PlanCon advisory committee looks at flexible approach to school construction projects
July 15, 2016
The Public School Building Construction & Reconstruction Advisory Committee met early Tuesday to hear an overview of the PlanCon process and discuss possible changes to the system.
The advisory committee was formed under Act 25 of 2016, which was the Fiscal Code bill accompanying the FY 2015-2016 budget bill that became law without the governor’s signature in April and is tasked with examining the PlanCon program, determining its deficiencies, and how it can be improved.
The PlanCon process is a formula in which public schools, charter schools, and career and technology centers receive reimbursements for school construction and renovation.
Under PlanCon an eleven step mechanism documents a school system’s construction process, justifies the project to the public, ensures it complies with all regulations in Pennsylvania, and provides a certain amount of Commonwealth reimbursement.
Representatives stated the PlanCon process was brought up organically and has been around for a long time.
During the meeting one big concern from members of the committee was what about PlanCon can and should be changed going forward.
Jim Vogel, an architectural consultant and member of the board who gave the PlanCon overview, stated that a more flexible approach to design is preferable than any kind of cookie-cutter model—like those currently in place—since new school curriculums demand more modern, and easily adjustable designs.

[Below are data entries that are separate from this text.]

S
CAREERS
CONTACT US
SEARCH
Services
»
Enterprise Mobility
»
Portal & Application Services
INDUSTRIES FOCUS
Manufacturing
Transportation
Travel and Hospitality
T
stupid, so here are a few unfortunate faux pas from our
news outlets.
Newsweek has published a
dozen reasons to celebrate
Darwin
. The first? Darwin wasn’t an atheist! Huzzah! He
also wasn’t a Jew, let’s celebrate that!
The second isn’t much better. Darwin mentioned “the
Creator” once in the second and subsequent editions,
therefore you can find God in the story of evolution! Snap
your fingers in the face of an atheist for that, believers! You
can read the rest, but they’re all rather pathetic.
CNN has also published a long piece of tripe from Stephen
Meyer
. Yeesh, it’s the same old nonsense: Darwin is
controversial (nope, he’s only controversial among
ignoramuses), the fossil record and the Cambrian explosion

“The idea of using one specific kind of cookie-cutter building turned out not to be quite as practical as one would have hoped,” added Danielle Mariano, director of the department’s bureau of budget and fiscal management.

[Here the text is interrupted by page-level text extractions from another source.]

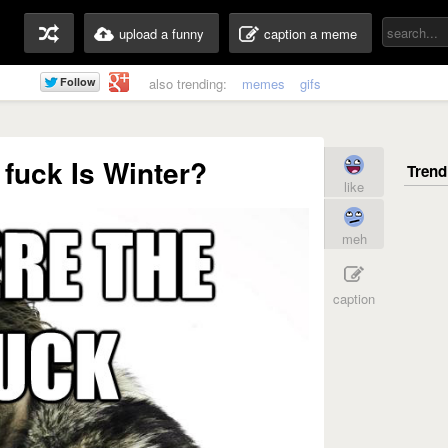
upload a funny
caption a meme
also trending:
memes
gifs
fuck Is Winter?
like
meh
caption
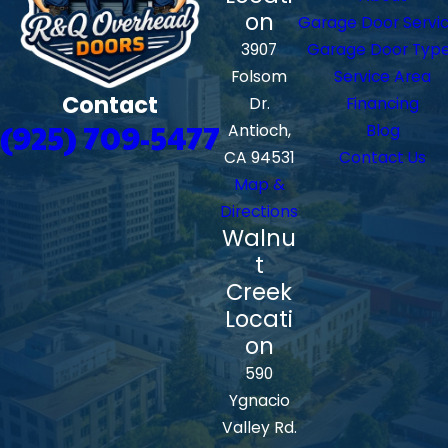
on
Garage Door Servi
3907
Garage Door Typ
Folsom
Service Area
Contact
Dr.
Financing
(925) 709-5477
Antioch,
Blog
CA 94531
Contact Us
Map &
Directions
Walnu
t
Creek
Locati
on
590
Ygnacio
Valley Rd.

“You are varying in your sites; you are varying in whether you are urban or rural.”
Sen. Browne questioned the reasoning PlanCon currently uses to determine reimbursement, especially given the evolution of school systems.

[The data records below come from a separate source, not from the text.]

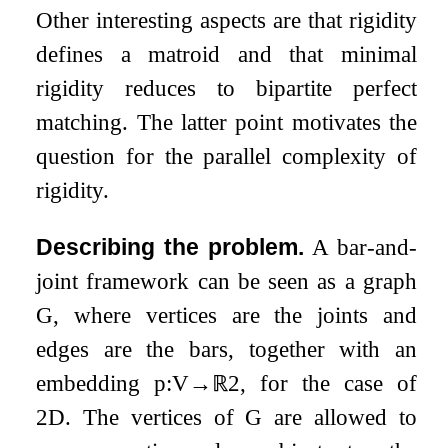
Other interesting aspects are that rigidity
defines a matroid and that minimal
rigidity reduces to bipartite perfect
matching. The latter point motivates the
question for the parallel complexity of
rigidity.
Describing the problem.
A bar-and-
joint framework can be seen as a graph
G
, where vertices are the joints and
edges are the bars, together with an
embedding
p
:
V
→
ℝ
2
, for the case of
2
D. The vertices of
G
are allowed to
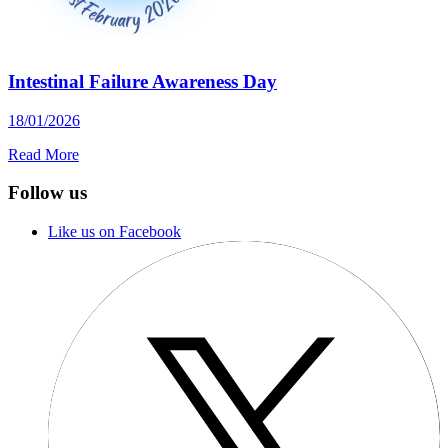
Intestinal Failure Awareness Day
18/01/2026
Read More
Follow us
Like us on Facebook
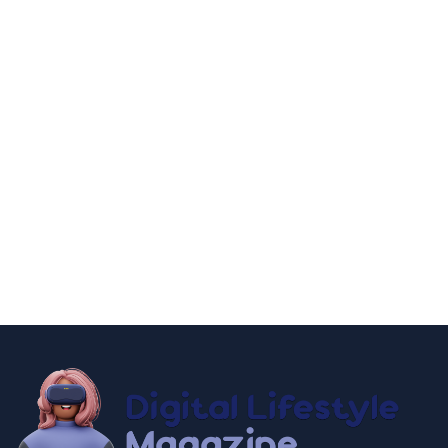
fashion and beauty
lifestyle
Discover Timeless Elegance: World's 9
Best Luxury Watch Brands 2025
By
Editor Akash
December 18, 2024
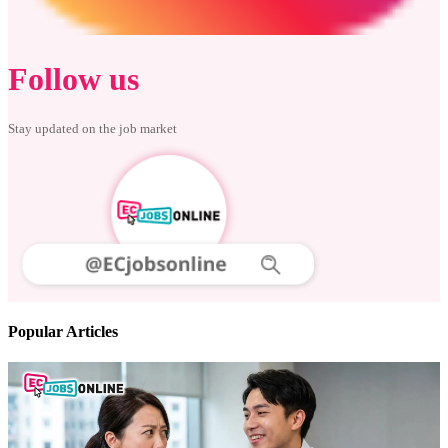
Follow us
Stay updated on the job market
Popular Articles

He mentioned that just because it worked then, does not mean it will necessarily work now.
“Those are the kind of conversations we will need to have,” he said.
During Tuesday’s meeting, the committee also organized itself with Sen. Patrick Browne (R-Lehigh) elected the chair and Rep. Stanley Saylor (R-York) and Sec. of Education Pedro Rivera elected co-chairs.
As of Tuesday afternoon, the advisory committee has not scheduled additional meetings.